De même, les éléphants, bien que capables de passer le test du miroir, dépendent davantage de l’odorat que de la vue, et la sophistication de leur conscience pourrait bien échapper aux humains parce que nous fonctionnons différemment, selon Joshua Plotnik, psychologue comparatif au Hunter College de New York. Dans la revue Yale Environment 360, Plotnik soutient que les humains ont besoin de nouveaux tests pour comprendre les éléphants car les mesures actuelles ne tiennent pas compte de leur fonctionnement réel. Il explique:
J’ai été intéressé par la conception d’expériences spécifiques à l’éléphant. Un gros problème dans le domaine de la cognition animale est que les expériences sont conçues en grande partie pour des espèces visuelles, comme les humains, les primates non humains comme les chimpanzés ou les singes, et les oiseaux t c’est très injuste de dire qu’ils ne sont pas aussi intelligents que nous, ou qu’ils n’ont pas les mêmes capacités cognitives que nous. Peut-être que le test ne leur convient tout simplement pas. Il n’est pas facile pour nous de nous mettre à la « place » de ces animaux, car nous n’avons pas la même vision sensorielle du monde.

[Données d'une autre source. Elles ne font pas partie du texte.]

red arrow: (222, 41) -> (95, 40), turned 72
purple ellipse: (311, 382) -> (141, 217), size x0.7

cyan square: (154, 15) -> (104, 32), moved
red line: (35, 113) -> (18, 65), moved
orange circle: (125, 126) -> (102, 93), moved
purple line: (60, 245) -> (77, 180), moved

La conscience, chez l’homme ou l’animal, n’est pas facile à mesurer ou à comprendre, quelle que soit l’espèce. Les philosophes et les neuroscientifiques ont longtemps lutté contre la question de savoir comment le sens de soi est évalué et comment cette perception est liée aux processus physiques. Les panpsychiques sont ceux qui croient que toutes les créatures — en fait tous les êtres vivants – sont conscientes à un certain niveau, d’une seule molécule à un brin d’herbe en passant par les plantes, les arbres et les animaux. Pourtant, le niveau de conscience requis pour reconnaître sa propre existence et, par conséquent, se rapporter à l’existence des autres, n’est pas clair.
Jordan, qui a mené les tests de miroir de poisson, dit à Quanta qu’il pense que la conscience de soi peut exister sur un spectre. Le labre plus propre, croit-il, est conscient de lui-même, mais pas dans la même mesure qu’un humain. Ce n’est pas parce que le poisson peut répondre à une marque inhabituelle réfléchie dans un miroir qu’il peut également contempler la philosophie, note-t-il.

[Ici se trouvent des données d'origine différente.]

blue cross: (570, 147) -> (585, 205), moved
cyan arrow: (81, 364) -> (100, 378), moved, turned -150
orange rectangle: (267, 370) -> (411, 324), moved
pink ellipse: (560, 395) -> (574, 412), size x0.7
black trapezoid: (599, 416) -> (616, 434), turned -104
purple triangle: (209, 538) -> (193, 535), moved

Cela signifie que les scientifiques doivent reconsidérer la façon d’étudier la conscience animale. D’une part, ils pourraient devoir trouver une meilleure définition de la conscience de soi. D’autre part, ils ont probablement besoin de nouveaux tests pour mesurer la cognition animale. Jordan dit: « Je pense que la communauté veut une révision et une réévaluation de la façon dont nous comprenons ce que les animaux savent. »

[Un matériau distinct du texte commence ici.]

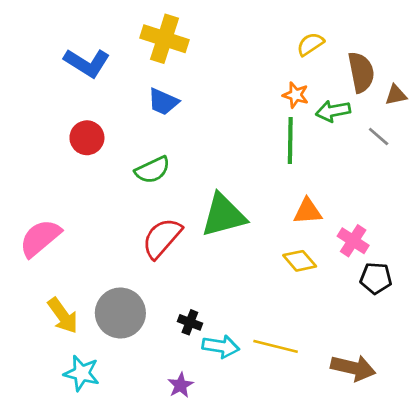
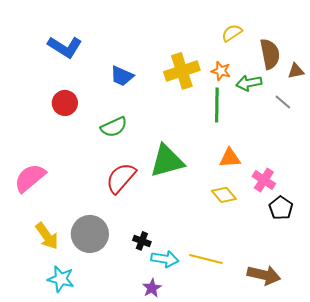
yellow cross: (165, 39) -> (182, 71), moved, turned -36
black pentagon: (376, 278) -> (281, 208), turned 30
purple star: (181, 385) -> (152, 288), moved

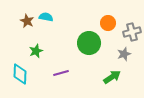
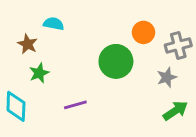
brown star: (27, 21) -> (28, 44), moved
green arrow: (112, 77) -> (175, 111), moved

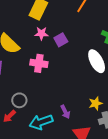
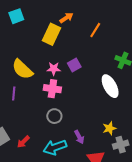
pink star: (41, 33) -> (54, 69), moved
gray circle: (19, 100) -> (54, 116), moved

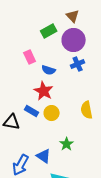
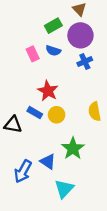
blue semicircle: (49, 70) -> (53, 51), moved
green star: (67, 144) -> (73, 148), size x1.5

Et dans cette affirmation, il n’est certainement pas le seul parmi les chercheurs en conscience. Les naturalistes, les neuroscientifiques et même les biologistes des plantes ont appelé à une nouvelle vision plus large de la conscience. Les pieuvres, les homards, les chiens et la verdure peuvent ne pas tous répondre au monde comme nous le faisons. Mais cela ne signifie pas que ces êtres vivants ignorent leur propre existence.